Cluster Scaling
Overview
Cluster scaling in Armada Bridge lets you increase or decrease worker nodes in an existing cluster without recreating the cluster.
- Scale up adds worker nodes to increase capacity for higher workloads.
- Scale down removes worker nodes to reduce resource usage when demand decreases.
Scaling changes only the worker node count. Existing cluster configuration, networking, and workloads remain intact.
Scaling Strategies
Horizontal Scaling
Add or remove entire nodes from your cluster:
- Best for workload changes
- Distributes load across nodes
- Maintains performance characteristics
Vertical Scaling
Adjust resources within existing nodes:
- Modify memory allocation
- Change CPU allocation
- Adjust GPU assignment
Scale Cluster Up
Prerequisites
- Available resources in your quota
- Running cluster to scale
- Monitoring data to inform scaling decision
Prerequisites
- Tenant Admin access — Log in as a Tenant Admin to scale clusters.
- Running cluster — The cluster must be in a healthy running state.
- Available resources for scale up — Ensure sufficient Bare Metal/VM resources are allocated to the tenant before increasing worker count.
- Workload readiness for scale down — Verify workloads can tolerate reduced worker capacity before decreasing node count.
Steps to Scale Up
Step 1: Update Worker Count
-
Click the cluster name or the ellipsis (three-dot) menu, then click Scale Cluster.

-
Set a worker node count that is greater than the current count.
-
Choose Node Type (Bare Metal or Virtual Machine), then click Save Changes.
Worker node count must not exceed your allocated Bare Metal/Virtual Machine resources.

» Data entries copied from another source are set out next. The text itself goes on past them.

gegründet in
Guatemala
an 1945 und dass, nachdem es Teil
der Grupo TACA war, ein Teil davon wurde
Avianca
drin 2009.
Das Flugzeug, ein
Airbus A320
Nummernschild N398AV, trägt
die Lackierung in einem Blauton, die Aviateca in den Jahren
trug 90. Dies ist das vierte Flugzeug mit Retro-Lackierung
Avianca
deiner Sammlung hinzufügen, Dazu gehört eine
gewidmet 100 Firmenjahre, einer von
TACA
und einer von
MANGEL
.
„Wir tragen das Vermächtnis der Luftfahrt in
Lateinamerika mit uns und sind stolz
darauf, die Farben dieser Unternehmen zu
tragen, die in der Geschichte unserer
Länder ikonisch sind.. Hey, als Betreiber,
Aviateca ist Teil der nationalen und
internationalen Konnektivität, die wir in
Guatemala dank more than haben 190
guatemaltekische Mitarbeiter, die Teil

Step 2: Confirm and Monitor Scale Up
-
Click Confirm to start scale up.

-
Monitor cluster status. During scale up, status shows Scaling ↑.

-
After scale up completes, confirm worker node count has increased (for example, from 1 to 2).

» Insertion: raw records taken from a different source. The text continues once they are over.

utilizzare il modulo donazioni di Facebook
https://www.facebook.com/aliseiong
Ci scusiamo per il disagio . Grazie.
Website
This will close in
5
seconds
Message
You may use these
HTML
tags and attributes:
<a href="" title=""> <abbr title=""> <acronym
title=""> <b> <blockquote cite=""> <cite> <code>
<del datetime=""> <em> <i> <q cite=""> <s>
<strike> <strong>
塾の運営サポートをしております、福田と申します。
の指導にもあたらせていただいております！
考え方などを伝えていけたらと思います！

Step 3: Verify Cluster Health
-
Open Kubectl Terminal.
-
Verify the cluster is healthy and ready for workloads.

New nodes will be:
- Initialized
- Joined to cluster
- Configured with software
- Made available for workloads
Scale Cluster Down
Considerations Before Scaling Down
- Ensure workloads can migrate safely
- Drain jobs from nodes to be removed
- Verify no persistent data will be lost
- Plan for temporary service interruption
Step 1: Update Worker Count
-
Click the cluster name or the ellipsis (three-dot) menu, then click Scale Cluster.

-
Set a worker node count that is less than the current count.
-
Click Save Changes.

Step 2: Confirm and Monitor Scale Down
-
Click Confirm on the confirmation pop up.

-
Monitor cluster status. During scale down, status shows Scaling ↓.

-
After scale down completes, confirm worker node count is reduced (for example, from 2 to 1).

Step 3: Verify Cluster Health
-
Open Kubectl Terminal.
-
Confirm the cluster is healthy after node removal.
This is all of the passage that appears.